Nach Urteil zu Sanktionen USA kündigen Abkommen mit Iran

Washington hat eine Vereinbarung mit Teheran aufgekündigt. Die USA reagieren damit auf ein Urteil des Internationalen Gerichtshofs: Der hatte entschieden, dass die USA einige Iran-Sanktionen aufheben müssen.

Mike Pompeo
MICHAEL REYNOLDS/EPA-EFE/REX/Shutterstock

Mike Pompeo


"Diese Entscheidung ist ehrlich gesagt seit 39 Jahren fällig": Die USA haben einen Freundschaftsvertrag mit Iran über wirtschaftliche Zusammenarbeit aus dem Jahr 1955 beendet. US-Außenminister Mike Pompeo warf Teheran als Begründung vor, den Internationalen Gerichtshof in Den Haag für politische und Propaganda-Zwecke zu missbrauchen.

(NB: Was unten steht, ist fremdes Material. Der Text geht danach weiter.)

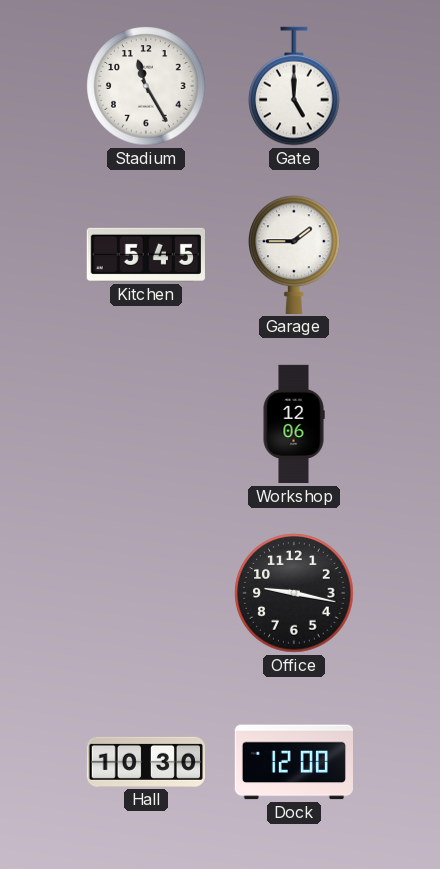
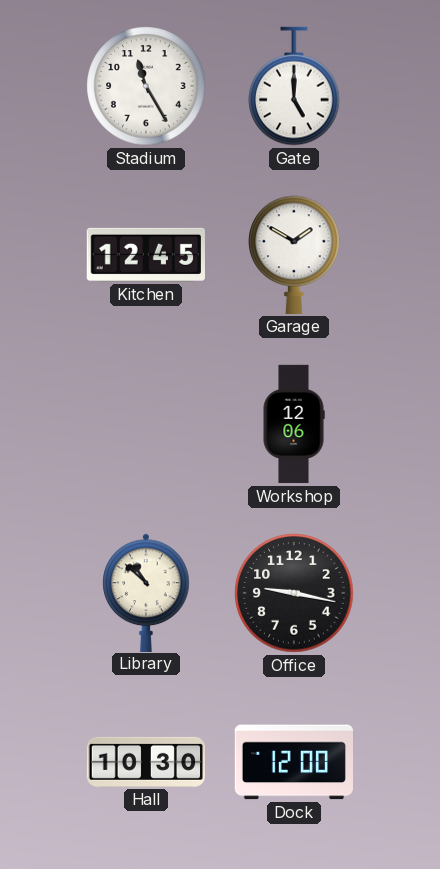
Kitchen: 5:45 -> 12:45
Garage: 1:45 -> 1:50
Library: none -> 10:52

Das Gericht hatte den USA zuvor auferlegt, einen Teil der Sanktionen gegen Iran vorerst aufzuheben. Dabei gehe es vor allem um Strafmaßnahmen, die die humanitäre Hilfe und die Sicherheit des Flugverkehrs in Iran bedrohten. Die USA hatten die Entscheidung des Gerichtshofes zurückgewiesen.

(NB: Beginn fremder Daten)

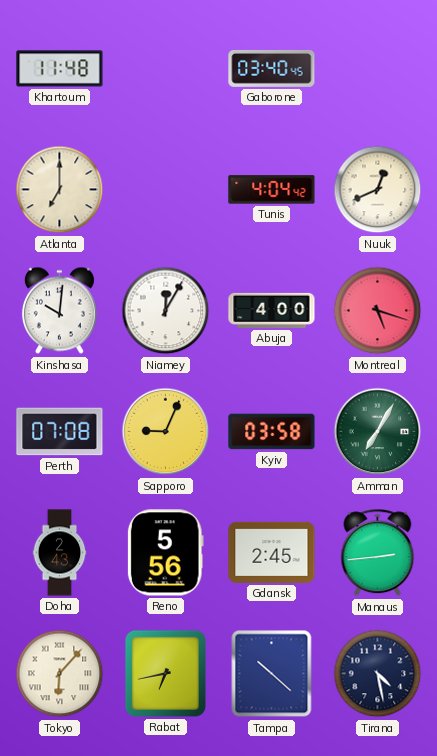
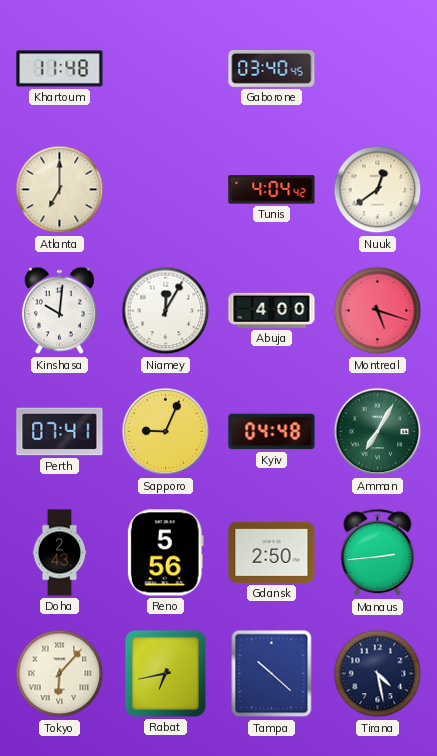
Nuuk: 12:41 -> 12:39
Perth: 07:08 -> 07:41
Kyiv: 03:58 -> 04:48
Gdansk: 2:45 -> 2:50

Das Gericht gab damit einer Klage Irans statt, der eine einstweilige Verfügung gegen die US-Sanktionen gefordert hatte. Die Entscheidung des Uno-Gerichts ist bindend. Sie stelle aber keine Vorentscheidung im Hauptverfahren dar, betonte das Gericht. In der Klage Irans hieß es, diese Sanktionen verstießen gegen das 1955 zwischen den USA und der Regierung des Schahs von Persien geschlossene Freundschaftsabkommen.

Die Entscheidung der USA, aus dem Freundschaftsvertrag auszusteigen, hat vor allem symbolischen Charakter. Beide Länder unterhalten seit 1980 ohnehin keine diplomatischen Beziehungen mehr.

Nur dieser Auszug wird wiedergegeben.